Jetzt fiel mir alles wieder ein. »Wir sind auf der Pharaoh.« Das Schiff hatten wir auf Pharos erobert, gleich nach der Geschichte mit den Normesen und Admiral Whent, nachdem uns Bordelon betrogen hatte. Wir waren angeheuert worden – ebenso wie Bordelons Kompanie –, um die Freiheitskämpfer, die den Sturz des Planetendiktators Marius Whent herbeiführen wollten, mit Waffen zu beliefern. Die Aktion war Teil unserer Bemühungen, uns als Söldnertruppe zu etablieren, während wir eigentlich nach Vorgossos suchten. Aber Bordelon hatte sich am Ende gegen uns gewandt und uns gezwungen, uns aus einer sehr misslichen Lage freizukämpfen. Marius Whent hatte kapitulieren müssen. Emil Bordelon war getötet worden: Seine eigenen Truppen hatten ihn verraten, nachdem ich ihnen ein Angebot gemacht hatte, das sie nicht hatten ablehnen können.

Die Frau, die an meinem Bett stand, eine Normesin mit tintenschwarzer Haut und Haaren wie rund gewalztes Blech, nickte wohlüberlegt. »Ja. Und wissen Sie, wer ich bin?« Sie trug einen burgunderfarbenen, figurbetonten Kampfanzug.

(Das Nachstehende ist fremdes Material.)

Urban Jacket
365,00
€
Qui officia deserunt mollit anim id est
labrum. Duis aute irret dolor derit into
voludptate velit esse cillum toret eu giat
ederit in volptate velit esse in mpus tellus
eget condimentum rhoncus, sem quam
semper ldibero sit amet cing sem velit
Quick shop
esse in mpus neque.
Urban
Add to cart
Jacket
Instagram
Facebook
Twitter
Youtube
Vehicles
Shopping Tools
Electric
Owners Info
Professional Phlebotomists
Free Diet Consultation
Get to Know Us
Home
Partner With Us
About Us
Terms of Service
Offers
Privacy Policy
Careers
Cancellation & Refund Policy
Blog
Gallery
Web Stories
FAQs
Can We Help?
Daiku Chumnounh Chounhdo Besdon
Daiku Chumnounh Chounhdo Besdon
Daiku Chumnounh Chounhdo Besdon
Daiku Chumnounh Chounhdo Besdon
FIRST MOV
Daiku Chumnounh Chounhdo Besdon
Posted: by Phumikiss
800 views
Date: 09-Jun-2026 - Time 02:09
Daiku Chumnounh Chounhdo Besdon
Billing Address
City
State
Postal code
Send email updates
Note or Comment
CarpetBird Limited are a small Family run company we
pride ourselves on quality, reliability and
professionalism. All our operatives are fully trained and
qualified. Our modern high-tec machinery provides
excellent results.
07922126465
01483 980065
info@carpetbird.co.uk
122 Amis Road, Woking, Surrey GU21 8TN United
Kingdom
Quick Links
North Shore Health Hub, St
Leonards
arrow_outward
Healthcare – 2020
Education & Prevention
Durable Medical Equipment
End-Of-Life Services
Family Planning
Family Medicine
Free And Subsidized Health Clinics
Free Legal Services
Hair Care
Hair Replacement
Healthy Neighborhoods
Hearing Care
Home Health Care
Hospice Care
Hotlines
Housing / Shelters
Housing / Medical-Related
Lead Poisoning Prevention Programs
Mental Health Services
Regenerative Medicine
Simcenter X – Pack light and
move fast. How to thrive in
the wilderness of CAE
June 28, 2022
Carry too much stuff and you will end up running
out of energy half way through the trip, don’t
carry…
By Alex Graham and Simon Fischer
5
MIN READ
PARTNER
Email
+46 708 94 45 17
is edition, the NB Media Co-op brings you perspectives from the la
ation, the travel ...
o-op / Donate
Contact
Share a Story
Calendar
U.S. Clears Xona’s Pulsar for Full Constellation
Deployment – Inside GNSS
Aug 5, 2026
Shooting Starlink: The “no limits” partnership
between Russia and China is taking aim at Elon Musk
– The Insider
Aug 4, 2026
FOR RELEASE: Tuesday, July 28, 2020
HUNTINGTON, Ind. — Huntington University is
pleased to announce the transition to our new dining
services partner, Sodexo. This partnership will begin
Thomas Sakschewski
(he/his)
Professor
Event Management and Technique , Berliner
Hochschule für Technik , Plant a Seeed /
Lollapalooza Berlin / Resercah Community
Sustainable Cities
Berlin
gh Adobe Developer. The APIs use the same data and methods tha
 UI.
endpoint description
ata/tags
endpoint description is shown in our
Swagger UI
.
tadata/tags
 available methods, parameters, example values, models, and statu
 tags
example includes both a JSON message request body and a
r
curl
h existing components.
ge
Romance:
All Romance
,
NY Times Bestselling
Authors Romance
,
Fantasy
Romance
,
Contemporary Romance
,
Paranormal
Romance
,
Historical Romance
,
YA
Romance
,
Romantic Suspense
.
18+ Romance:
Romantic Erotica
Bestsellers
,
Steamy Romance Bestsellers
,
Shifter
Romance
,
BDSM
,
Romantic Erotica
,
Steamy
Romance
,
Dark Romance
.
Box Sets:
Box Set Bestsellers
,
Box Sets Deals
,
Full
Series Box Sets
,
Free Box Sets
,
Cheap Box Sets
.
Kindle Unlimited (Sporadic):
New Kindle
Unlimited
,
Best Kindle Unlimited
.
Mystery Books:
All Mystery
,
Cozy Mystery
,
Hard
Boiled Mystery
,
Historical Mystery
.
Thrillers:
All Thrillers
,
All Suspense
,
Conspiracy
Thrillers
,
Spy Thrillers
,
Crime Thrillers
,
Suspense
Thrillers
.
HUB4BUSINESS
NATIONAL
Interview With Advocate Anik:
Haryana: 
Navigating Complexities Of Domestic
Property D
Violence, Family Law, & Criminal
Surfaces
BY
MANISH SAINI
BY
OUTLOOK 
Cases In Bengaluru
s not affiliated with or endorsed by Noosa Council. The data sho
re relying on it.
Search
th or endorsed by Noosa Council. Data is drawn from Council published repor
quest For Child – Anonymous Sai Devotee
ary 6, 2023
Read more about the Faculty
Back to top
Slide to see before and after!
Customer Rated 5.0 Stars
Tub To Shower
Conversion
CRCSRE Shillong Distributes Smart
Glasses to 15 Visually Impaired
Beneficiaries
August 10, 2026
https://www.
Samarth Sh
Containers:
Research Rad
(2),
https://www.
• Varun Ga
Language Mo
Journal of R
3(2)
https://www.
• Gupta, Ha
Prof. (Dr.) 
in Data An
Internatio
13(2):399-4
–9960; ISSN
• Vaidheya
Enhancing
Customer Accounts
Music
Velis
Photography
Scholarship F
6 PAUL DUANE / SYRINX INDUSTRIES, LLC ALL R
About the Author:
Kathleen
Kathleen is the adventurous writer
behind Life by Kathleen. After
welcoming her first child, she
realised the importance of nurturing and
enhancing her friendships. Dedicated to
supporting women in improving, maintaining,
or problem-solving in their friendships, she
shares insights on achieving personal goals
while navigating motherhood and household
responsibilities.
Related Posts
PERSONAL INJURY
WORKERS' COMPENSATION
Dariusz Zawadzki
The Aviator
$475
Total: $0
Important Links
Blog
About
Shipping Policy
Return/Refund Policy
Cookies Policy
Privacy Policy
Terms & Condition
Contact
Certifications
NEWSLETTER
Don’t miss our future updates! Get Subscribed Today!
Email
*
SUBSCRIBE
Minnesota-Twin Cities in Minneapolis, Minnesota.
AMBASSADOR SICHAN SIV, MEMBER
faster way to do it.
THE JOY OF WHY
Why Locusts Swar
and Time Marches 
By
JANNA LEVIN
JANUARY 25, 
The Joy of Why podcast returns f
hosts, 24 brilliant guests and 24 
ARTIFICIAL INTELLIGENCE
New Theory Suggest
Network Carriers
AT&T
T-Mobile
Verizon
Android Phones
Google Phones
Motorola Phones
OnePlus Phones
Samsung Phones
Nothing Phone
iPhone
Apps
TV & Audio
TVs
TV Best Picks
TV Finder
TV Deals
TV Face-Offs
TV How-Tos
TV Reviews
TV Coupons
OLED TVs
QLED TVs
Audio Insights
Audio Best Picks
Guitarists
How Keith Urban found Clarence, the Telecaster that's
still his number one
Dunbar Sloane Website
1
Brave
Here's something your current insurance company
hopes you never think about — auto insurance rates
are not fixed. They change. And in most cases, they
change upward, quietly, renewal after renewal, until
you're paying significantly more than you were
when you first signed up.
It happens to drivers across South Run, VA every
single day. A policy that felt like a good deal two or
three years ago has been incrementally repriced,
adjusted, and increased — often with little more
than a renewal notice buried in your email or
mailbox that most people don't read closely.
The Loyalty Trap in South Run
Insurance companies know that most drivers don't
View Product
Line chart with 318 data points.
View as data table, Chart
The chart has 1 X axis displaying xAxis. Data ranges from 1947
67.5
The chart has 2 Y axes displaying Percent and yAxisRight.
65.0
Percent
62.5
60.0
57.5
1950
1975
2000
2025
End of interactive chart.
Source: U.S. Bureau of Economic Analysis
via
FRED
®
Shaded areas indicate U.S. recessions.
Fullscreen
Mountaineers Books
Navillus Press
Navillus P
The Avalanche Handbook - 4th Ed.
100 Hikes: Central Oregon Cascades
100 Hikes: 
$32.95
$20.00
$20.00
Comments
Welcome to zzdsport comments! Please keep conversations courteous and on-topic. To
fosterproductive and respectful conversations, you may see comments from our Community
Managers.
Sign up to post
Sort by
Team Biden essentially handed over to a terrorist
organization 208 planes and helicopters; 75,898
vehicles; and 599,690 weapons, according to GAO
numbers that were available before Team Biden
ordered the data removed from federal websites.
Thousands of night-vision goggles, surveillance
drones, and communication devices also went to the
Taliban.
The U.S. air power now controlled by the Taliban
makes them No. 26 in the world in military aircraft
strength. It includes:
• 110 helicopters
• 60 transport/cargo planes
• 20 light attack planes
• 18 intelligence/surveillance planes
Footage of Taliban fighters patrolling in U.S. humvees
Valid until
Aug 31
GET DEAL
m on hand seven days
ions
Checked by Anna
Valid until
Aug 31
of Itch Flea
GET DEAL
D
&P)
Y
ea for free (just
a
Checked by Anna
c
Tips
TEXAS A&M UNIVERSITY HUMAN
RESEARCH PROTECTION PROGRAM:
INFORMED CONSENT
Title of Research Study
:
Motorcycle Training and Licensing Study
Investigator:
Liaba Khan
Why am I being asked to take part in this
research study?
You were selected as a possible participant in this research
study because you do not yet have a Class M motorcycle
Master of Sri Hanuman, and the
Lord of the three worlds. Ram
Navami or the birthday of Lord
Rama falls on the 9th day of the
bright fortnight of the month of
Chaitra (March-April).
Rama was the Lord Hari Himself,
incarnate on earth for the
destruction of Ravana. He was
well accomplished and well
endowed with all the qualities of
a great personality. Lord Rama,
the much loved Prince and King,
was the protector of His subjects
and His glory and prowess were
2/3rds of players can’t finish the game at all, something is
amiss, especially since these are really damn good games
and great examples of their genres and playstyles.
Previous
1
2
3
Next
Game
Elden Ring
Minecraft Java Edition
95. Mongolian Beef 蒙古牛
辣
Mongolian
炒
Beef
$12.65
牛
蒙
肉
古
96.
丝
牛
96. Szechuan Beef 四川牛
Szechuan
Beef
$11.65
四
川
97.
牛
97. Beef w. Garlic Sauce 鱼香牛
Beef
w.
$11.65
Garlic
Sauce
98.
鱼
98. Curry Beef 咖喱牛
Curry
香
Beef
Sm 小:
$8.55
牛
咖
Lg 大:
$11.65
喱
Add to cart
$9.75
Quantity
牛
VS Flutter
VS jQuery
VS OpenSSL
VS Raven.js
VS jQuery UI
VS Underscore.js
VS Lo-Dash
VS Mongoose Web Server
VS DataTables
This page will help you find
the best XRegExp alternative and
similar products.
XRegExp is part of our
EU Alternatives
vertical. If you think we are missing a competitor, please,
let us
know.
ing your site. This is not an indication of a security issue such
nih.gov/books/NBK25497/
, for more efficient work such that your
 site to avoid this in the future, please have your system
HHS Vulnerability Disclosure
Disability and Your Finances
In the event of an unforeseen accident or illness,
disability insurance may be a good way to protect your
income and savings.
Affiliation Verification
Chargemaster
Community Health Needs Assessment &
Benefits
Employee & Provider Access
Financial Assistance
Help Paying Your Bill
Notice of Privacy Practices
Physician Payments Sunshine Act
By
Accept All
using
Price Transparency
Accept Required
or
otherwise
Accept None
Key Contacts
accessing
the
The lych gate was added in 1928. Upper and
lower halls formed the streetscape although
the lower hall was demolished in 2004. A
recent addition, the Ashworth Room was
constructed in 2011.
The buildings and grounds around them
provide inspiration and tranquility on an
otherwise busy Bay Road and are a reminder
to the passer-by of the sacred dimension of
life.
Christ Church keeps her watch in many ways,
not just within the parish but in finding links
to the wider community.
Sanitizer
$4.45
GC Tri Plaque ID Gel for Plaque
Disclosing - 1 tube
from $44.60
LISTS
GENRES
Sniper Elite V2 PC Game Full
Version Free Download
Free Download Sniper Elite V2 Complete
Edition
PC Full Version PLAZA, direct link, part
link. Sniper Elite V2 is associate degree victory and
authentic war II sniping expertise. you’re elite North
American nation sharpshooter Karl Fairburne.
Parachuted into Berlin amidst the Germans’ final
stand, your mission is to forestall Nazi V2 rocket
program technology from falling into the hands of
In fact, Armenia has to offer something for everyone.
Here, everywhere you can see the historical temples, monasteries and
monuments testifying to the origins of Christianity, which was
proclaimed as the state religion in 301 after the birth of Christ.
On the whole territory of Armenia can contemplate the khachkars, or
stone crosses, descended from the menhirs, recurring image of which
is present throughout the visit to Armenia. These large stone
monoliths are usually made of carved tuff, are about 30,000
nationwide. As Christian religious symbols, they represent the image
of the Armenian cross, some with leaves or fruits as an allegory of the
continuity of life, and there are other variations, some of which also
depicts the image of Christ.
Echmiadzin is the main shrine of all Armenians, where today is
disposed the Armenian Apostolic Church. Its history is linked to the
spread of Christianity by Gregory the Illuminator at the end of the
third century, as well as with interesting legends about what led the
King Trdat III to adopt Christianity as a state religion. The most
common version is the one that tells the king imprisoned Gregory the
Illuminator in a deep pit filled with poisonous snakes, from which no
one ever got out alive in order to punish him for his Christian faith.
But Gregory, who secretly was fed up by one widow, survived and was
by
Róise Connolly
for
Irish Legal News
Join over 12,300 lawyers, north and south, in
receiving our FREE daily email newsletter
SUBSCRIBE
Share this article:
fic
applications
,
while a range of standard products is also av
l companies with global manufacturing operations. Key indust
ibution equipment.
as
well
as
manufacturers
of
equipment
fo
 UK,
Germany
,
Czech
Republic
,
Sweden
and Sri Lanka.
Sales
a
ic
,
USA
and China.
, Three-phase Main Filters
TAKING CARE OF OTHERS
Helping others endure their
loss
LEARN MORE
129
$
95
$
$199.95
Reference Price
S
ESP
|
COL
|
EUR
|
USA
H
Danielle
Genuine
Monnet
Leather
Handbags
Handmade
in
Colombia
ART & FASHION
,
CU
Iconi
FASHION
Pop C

Eine Uniform. Meine Uniform mit den Taschenaufschlägen und Röhrenärmeln, die ich komplett selbst entworfen hatte.

»Doktor Okoyo«, sagte ich, weniger, um ihre Frage zu beantworten, als vielmehr, um sie direkt anzusprechen. »Ich glaube nicht, dass es zu Kryobrand gekommen ist.« Plötzlich wurde mir bewusst, dass ich vollkommen nackt war, und aus Reflex versuchte ich mich aufzurichten.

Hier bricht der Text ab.